Problem to work on => Would you restate word for word the lines of the listing, beginning at the first and ending with the line that holds "Воздуходувки (компрессоры шестеренчатые)"?

▬▬▬▬▬▬

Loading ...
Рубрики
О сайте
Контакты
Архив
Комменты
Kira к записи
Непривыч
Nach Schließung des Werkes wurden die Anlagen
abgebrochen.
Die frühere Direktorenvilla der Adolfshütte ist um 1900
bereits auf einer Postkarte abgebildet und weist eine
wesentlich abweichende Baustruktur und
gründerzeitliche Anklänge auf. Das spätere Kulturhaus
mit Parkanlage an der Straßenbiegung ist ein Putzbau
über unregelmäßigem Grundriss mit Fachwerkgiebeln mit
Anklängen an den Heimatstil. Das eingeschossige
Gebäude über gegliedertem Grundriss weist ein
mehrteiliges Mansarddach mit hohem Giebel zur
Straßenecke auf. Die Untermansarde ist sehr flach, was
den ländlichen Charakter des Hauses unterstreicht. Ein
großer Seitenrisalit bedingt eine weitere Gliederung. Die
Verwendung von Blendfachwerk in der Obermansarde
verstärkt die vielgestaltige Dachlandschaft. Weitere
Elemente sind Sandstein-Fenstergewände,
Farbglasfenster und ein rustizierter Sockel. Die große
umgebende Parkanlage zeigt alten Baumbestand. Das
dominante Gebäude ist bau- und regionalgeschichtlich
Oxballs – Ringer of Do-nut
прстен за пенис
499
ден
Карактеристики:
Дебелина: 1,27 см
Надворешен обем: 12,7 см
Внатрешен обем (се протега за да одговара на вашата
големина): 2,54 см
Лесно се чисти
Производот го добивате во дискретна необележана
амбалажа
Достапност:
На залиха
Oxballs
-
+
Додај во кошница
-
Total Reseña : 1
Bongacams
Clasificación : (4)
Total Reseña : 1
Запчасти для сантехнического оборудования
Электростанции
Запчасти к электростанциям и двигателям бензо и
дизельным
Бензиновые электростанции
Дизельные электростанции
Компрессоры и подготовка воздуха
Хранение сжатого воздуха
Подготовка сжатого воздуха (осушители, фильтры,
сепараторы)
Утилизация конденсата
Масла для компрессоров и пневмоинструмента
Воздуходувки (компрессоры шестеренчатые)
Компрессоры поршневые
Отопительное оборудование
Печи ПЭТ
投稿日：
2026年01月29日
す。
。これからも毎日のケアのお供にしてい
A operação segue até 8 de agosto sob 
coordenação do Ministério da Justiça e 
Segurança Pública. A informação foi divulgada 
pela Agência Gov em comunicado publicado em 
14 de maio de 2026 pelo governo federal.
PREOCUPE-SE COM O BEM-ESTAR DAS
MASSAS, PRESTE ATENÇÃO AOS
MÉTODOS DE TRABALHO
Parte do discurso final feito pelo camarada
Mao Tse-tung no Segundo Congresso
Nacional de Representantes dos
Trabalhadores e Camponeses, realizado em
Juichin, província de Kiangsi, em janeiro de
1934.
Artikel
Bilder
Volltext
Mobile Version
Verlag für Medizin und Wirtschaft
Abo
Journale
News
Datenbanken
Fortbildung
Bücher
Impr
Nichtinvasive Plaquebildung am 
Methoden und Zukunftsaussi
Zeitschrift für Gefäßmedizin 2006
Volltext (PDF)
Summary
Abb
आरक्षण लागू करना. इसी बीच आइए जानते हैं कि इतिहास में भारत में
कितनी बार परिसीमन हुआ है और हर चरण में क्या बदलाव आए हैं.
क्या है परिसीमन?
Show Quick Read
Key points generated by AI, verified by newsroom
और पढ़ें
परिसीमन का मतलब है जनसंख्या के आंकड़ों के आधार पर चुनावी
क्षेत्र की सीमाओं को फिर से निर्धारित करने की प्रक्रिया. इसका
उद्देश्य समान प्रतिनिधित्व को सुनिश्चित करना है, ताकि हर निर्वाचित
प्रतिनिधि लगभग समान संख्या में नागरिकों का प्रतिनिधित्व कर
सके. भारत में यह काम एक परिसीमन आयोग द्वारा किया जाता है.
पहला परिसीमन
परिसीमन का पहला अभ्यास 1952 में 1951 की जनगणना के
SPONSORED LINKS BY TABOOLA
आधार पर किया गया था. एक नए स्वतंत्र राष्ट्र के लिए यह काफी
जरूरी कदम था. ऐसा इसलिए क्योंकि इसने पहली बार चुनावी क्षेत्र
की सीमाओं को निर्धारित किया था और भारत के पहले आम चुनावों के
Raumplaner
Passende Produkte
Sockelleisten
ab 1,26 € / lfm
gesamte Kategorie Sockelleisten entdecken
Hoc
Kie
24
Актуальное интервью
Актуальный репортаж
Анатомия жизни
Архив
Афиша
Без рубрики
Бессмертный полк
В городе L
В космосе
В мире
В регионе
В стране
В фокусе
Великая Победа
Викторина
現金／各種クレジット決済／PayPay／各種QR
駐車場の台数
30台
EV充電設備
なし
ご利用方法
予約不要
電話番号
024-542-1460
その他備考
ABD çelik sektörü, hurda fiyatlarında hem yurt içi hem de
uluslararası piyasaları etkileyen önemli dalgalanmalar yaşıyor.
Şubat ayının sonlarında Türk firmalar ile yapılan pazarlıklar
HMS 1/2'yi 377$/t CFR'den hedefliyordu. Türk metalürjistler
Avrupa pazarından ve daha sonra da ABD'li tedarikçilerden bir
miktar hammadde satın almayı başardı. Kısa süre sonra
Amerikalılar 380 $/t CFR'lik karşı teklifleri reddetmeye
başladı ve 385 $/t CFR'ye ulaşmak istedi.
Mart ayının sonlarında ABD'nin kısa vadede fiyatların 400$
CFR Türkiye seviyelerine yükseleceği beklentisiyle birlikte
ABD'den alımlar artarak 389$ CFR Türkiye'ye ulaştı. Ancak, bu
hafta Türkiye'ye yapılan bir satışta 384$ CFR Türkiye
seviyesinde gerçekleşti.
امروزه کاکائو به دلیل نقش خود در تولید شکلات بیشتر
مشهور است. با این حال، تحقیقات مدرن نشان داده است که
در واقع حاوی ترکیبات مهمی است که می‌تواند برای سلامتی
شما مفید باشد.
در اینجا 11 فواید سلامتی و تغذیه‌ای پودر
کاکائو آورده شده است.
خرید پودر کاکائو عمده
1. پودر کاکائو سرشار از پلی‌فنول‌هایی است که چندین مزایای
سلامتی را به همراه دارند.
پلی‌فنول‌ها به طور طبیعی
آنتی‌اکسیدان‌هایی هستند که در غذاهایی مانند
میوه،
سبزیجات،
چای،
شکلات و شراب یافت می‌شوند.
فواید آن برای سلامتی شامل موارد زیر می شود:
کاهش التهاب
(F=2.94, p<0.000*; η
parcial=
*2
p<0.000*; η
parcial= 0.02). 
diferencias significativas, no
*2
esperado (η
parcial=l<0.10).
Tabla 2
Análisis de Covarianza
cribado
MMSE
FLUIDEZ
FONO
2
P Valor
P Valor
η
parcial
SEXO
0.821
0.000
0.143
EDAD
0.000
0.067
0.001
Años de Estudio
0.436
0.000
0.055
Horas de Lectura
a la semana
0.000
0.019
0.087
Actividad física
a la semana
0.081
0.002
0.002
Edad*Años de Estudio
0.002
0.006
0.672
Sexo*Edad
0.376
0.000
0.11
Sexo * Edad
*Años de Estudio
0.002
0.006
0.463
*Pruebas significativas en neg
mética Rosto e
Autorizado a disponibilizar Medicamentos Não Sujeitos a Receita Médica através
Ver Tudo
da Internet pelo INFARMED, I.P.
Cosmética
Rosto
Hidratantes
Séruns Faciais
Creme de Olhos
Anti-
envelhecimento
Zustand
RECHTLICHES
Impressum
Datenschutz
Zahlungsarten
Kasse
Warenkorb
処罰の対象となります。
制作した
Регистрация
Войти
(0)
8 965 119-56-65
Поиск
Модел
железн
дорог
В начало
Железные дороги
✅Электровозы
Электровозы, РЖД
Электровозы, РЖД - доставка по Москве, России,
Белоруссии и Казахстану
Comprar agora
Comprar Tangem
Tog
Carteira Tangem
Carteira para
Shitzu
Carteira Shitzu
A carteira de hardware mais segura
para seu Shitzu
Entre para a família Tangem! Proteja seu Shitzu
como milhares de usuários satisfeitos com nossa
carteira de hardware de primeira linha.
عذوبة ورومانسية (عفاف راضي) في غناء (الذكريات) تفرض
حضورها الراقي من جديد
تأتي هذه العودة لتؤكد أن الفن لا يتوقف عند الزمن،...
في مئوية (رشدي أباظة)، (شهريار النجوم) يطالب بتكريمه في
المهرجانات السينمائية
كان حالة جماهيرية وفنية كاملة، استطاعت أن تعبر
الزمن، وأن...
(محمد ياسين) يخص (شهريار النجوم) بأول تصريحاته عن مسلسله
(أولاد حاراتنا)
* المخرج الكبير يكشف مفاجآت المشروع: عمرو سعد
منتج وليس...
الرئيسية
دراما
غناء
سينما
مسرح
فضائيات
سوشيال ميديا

▬▬▬▬▬▬

Expected answer =>
Loading ...
Рубрики
О сайте
Контакты
Архив
Комменты
Kira к записи
Непривыч
Nach Schließung des Werkes wurden die Anlagen
abgebrochen.
Die frühere Direktorenvilla der Adolfshütte ist um 1900
bereits auf einer Postkarte abgebildet und weist eine
wesentlich abweichende Baustruktur und
gründerzeitliche Anklänge auf. Das spätere Kulturhaus
mit Parkanlage an der Straßenbiegung ist ein Putzbau
über unregelmäßigem Grundriss mit Fachwerkgiebeln mit
Anklängen an den Heimatstil. Das eingeschossige
Gebäude über gegliedertem Grundriss weist ein
mehrteiliges Mansarddach mit hohem Giebel zur
Straßenecke auf. Die Untermansarde ist sehr flach, was
den ländlichen Charakter des Hauses unterstreicht. Ein
großer Seitenrisalit bedingt eine weitere Gliederung. Die
Verwendung von Blendfachwerk in der Obermansarde
verstärkt die vielgestaltige Dachlandschaft. Weitere
Elemente sind Sandstein-Fenstergewände,
Farbglasfenster und ein rustizierter Sockel. Die große
umgebende Parkanlage zeigt alten Baumbestand. Das
dominante Gebäude ist bau- und regionalgeschichtlich
Oxballs – Ringer of Do-nut
прстен за пенис
499
ден
Карактеристики:
Дебелина: 1,27 см
Надворешен обем: 12,7 см
Внатрешен обем (се протега за да одговара на вашата
големина): 2,54 см
Лесно се чисти
Производот го добивате во дискретна необележана
амбалажа
Достапност:
На залиха
Oxballs
-
+
Додај во кошница
-
Total Reseña : 1
Bongacams
Clasificación : (4)
Total Reseña : 1
Запчасти для сантехнического оборудования
Электростанции
Запчасти к электростанциям и двигателям бензо и
дизельным
Бензиновые электростанции
Дизельные электростанции
Компрессоры и подготовка воздуха
Хранение сжатого воздуха
Подготовка сжатого воздуха (осушители, фильтры,
сепараторы)
Утилизация конденсата
Масла для компрессоров и пневмоинструмента
Воздуходувки (компрессоры шестеренчатые)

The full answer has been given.